Didier Raoult interrogé par Laurence Ferrari

Par mercredi 19 août 2020 Permalink 1

Qui pourrait vouloir être vacciné contre un  truc qui ne tue pas, demande le Professeur Didier Raoult à Laurence Ferrari (impeccable au demeurant) en parlant du covid-19. Puis il se tut. C’est surement le seul point de l’interview à Cnews où l’on pouvait se dire que le grand ponte n’allait pas assez loin. Le problème est moins le libre arbitre de chacun que les décisions aveugles et autoritaires des dirigeants, l’Australie, par exemple, parlant d’ores et déjà d’une obligation à se faire vacciner contre le coronavirus.
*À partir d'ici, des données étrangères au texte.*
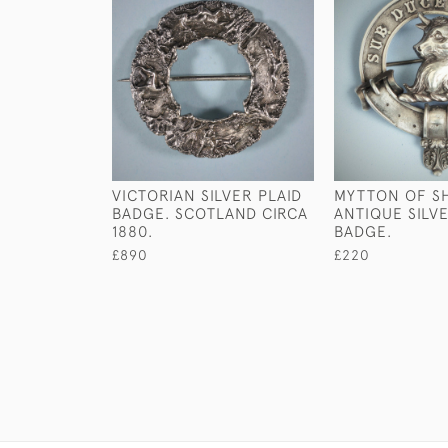
VICTORIAN SILVER PLAID
MYTTON OF S
BADGE. SCOTLAND CIRCA
ANTIQUE SILV
1880.
BADGE.
£890
£220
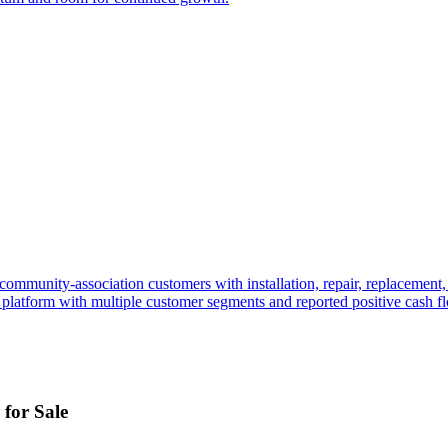
nd community-association customers with installation, repair, replacemen
ng platform with multiple customer segments and reported positive cash f
for Sale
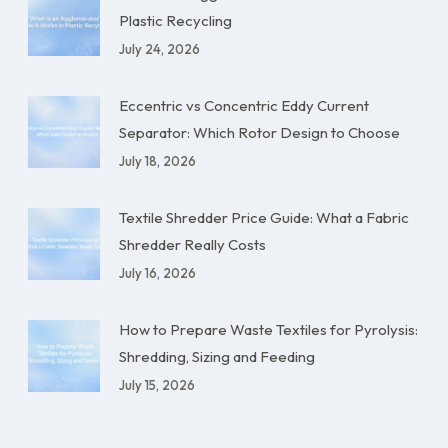
Plastic Recycling
July 24, 2026
Eccentric vs Concentric Eddy Current
Separator: Which Rotor Design to Choose
July 18, 2026
Textile Shredder Price Guide: What a Fabric
Shredder Really Costs
July 16, 2026
How to Prepare Waste Textiles for Pyrolysis:
Shredding, Sizing and Feeding
July 15, 2026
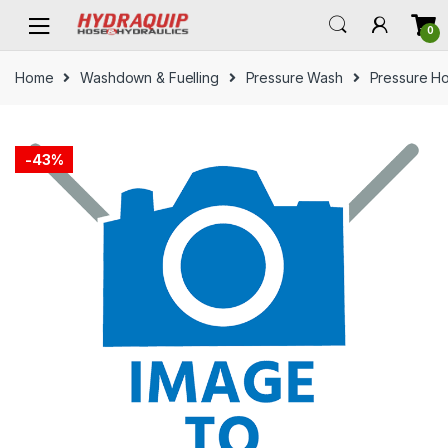
Skip
Skip
0
to
to
navigation
content
Home
Washdown & Fuelling
Pressure Wash
Pressure H
-
43%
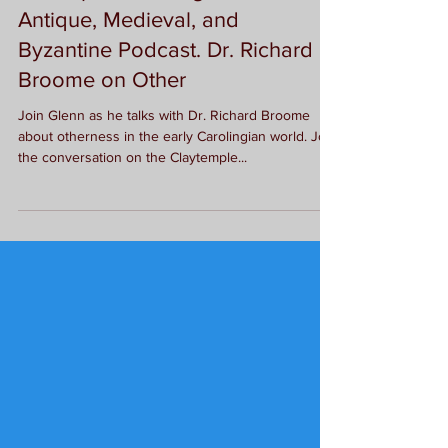
New Episode of Agnus: The Late
Antique, Medieval, and
Byzantine Podcast. Dr. Richard
Broome on Other
Join Glenn as he talks with Dr. Richard Broome
about otherness in the early Carolingian world. Join
the conversation on the Claytemple...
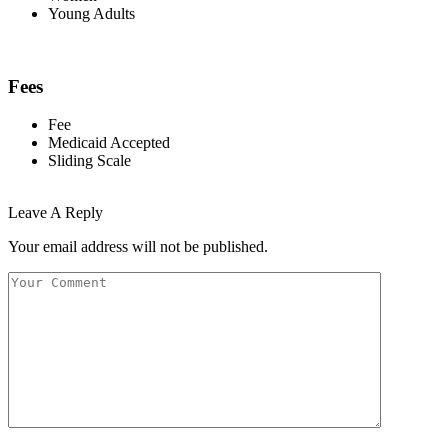
Young Adults
Fees
Fee
Medicaid Accepted
Sliding Scale
Leave A Reply
Your email address will not be published.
Dans un combat science contre politique, il y a toujours eu deux gagnants successifs. La politique d’abord peut grâce à la propagande nier les faits pendant un temps trop long à l’échelle de la vie humaine. La science ne reprendra ses droits qu’après, plus tard, quand la négation du réel ne devient plus possible. En attendant, le mensonge domine au détriment des individus. Les gagnants de la désinformation parlent de controverse scientifique quand il ne s’agit que de la victoire temporaire de l’obscurantisme. Ils justifient un débat qui n’aurait pas dû être. Ils enjolivent leur victoire rendue possible par la force au lieu de l’esprit. Alors, le vaccin, futur énorme scandale? Bien possible mais en attendant nous vivons celui de l’hydrxychloroquine, s’obstine à affirmer le professeur Raoult. Et même sans rien n’y connaitre comment ne pas donner raison à quelqu’un qui fait son métier et soigne plutôt qu’à un autre qui abandonne le malade à son destin ou lui assène un traitement au Remdesivir qui si il le guérit du covid le jettera dans les affres de l’insuffisance rénale!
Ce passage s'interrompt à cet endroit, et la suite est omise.